こうして奪った土地で、広範な牧場経営を行う入植者は、先住民の生活や文化を壊し、命をも奪い、経済的にも配下に敷いていく。
牧場経営が暴力の装置であり、動物だけでなく人間を貶めていった。
ニュージーランド、アメリカ、アイルランド、ユーラシア、と、グローバルな視点で、そこで起こった動物と人への搾取が、史実に基づき明確に捉え直されています。
牧場といえば、青空の下、緑の草原がどこまでも広がり、牛や羊がのんびりと草を食む、風薫るブーコリカの世界である、との認識がありますが、そうしたイメージを覆す、牧場経営の実体です。そして、今の工場畜産では、牛も豚も、壁のなか。私たちは接触もできません。畜産動物は身動きとれない檻に入れられ、自由に草地を歩くことも許されないでいます。
動物への体系的な暴力は、先住民や遅れた入植者、社会的弱者に対しての差別や構造的搾取に繋がっています。飛躍してしまいますが、本書を読めば、イギリスにとってのアイルランドや、スペインにとってのパタゴニアがまさにそれであることがわかります。
動物搾取は、人間の搾取、人間に対する暴力に繋がっていきます。
アメリカ大陸、アフリカ、オセアニアその他の地域に暮らす先住民らは、いまだ物質的欠乏に悩んでいます。
かつては彼らが耕し、自給のために野菜を植えていた土地が、突然略奪され、資本家や入植者がもたらした牛豚の放牧に使われ、やがては牧場経営に取り込まれていきます。

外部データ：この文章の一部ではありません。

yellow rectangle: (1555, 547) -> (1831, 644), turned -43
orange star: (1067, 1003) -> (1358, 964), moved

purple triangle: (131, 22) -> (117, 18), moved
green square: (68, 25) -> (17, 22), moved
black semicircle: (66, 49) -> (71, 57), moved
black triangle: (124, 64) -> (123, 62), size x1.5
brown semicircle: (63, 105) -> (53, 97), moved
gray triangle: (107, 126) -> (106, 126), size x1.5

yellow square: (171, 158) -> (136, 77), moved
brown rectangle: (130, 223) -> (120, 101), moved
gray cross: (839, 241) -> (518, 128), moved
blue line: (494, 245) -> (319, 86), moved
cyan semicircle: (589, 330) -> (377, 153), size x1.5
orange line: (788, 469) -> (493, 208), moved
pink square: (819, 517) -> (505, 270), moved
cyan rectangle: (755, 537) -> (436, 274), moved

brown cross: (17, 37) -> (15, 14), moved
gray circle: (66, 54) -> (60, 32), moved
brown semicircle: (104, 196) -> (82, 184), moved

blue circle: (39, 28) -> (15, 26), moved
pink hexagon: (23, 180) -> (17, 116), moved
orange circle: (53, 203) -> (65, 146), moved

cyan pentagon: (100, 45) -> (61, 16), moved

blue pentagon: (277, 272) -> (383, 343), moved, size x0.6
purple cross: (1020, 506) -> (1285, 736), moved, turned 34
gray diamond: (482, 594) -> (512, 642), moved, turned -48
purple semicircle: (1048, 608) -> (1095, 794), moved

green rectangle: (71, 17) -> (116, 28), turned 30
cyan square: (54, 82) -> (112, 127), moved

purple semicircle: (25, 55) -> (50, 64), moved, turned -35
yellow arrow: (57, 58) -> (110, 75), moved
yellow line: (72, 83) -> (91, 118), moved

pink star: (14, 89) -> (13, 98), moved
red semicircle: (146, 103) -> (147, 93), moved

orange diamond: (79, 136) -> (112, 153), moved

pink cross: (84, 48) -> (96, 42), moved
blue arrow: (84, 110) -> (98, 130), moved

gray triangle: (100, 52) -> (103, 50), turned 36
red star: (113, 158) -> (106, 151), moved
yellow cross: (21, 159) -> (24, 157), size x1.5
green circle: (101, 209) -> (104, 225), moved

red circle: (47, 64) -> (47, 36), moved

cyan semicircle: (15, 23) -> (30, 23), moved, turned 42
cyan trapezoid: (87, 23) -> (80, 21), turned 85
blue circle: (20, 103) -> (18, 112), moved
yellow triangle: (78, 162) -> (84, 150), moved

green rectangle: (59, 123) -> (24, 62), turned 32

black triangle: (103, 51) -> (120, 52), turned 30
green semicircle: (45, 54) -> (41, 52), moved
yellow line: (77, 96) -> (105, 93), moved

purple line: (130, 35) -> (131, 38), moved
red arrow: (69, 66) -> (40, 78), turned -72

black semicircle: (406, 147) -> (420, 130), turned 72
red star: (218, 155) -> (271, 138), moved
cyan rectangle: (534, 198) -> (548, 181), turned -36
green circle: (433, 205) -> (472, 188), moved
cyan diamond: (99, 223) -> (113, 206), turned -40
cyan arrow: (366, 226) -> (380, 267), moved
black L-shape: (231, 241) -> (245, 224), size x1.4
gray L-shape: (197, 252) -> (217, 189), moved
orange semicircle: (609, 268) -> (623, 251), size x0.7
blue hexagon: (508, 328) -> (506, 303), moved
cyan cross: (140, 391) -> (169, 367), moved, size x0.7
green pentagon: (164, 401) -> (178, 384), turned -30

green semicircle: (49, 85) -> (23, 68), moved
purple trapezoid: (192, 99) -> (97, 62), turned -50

女も子どもも年寄りも命を奪われ、生き残った先住民には、自分や共同体のために食べ物を作る土地を持ちません。
メディアを使って、世界的にファーストフードやハンバーガー文化が広まる。慢性疾患の流行。
毎年、550億を超す牛、鶏、豚のとさつ。環境破壊。何百万年にもわたり、自由に生きてきた野生動物が、たかだか1万年のうちに、人間に隷従し、絶滅しようとしています。
人類は、どうやって、これを乗り越えていけばよいのでしょうか。
絶望の書、ともいうべき内容ではあるのですが、未来を拓くために私たちがとるべき道も、ちゃんと、さいごに示されています。